Apropos Open Source Methodologies
When we first started to circulate the call for taxi-to-praxi some of the reactions which I got in private email were of the kind "open source methodology, what's that supposed to be?" - "there is no such things", " etc. Since that moment I thought aha, we are on to something and I should write something about it. This is now not the all conclusive article, but a forum posting, improvised and unfinished.
It would be easy now to come up with references to the so called "hacker ethics". you can get the basic idea from this wikipedia entry http://en.wikipedia.org/wiki/Hacker_ethic
However, although there is an overlap, the hacker ethics and open source methodologies are quite different things. By using the term open source methodologies I imply that this is something that goes beyong the narrow confines of computer software development, that these are methodologies (I quite deliberately use the plural here) which can be applied in reesearch as well as creative processes. It is maybe more closely connected to 'peer based commons production' a term coined by Yochai Benkler (cf. The Wealth of Networks) than hacking per se
Thus, without trying to be normative, nor prescriptive, nor complete, I would say an open source methodology can be something where
* you would lay open the assumptions which go into the formulation of your thesis or research subject as much as you are aware that there are assumptions
* you would rather than making references because you have to or because you feel you are supposed to be quite happy to reference anything that informs your work, people who helped you, ideas and influences, work done by others, etc.
* you would be happy to discuss your work in suitable public fora without fear of your ideas being stolen (because you trust that you can realise your idea still and if somebody share an interest maybe you can work together)

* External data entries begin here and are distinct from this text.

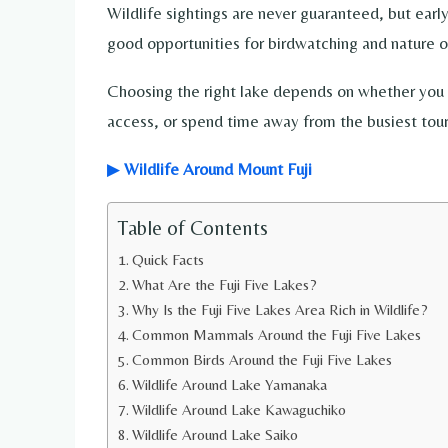
Wildlife sightings are never guaranteed, but earl
good opportunities for birdwatching and nature o
Choosing the right lake depends on whether you 
access, or spend time away from the busiest tour
▶
Wildlife Around Mount Fuji
Table of Contents
Quick Facts
What Are the Fuji Five Lakes?
Why Is the Fuji Five Lakes Area Rich in Wildlife?
Common Mammals Around the Fuji Five Lakes
Common Birds Around the Fuji Five Lakes
Wildlife Around Lake Yamanaka
Wildlife Around Lake Kawaguchiko
Wildlife Around Lake Saiko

* you, despite the fervour with which you defend your thesis, are keeping an open mind to the possibility that you are wrong and have to start completely afresh and maybe turn around your mind 180 degrees, you are not just waiting for that person to show up but actively try to assume that other viewpoint
Whereas those points so far have something to do with opennness, I think there are other aspects which have more to do with freedom and autonomy. An open source methodology can also mean that you are seeking to
* preserve an open working space which implies a certain ethical behaviour in relation to the tools that you use and the ways that you communicate what you do;
*choose tools which allow your work to be accessed by as many people as possible
* publish your work in such a way that it does not get locked into some proprietary structrue which takes it away from public scrutiny
And while you are doing all that you would try to answer questions, read the fine manuals, stay economic with words, and be measured with your paprika when you cook open source gulash.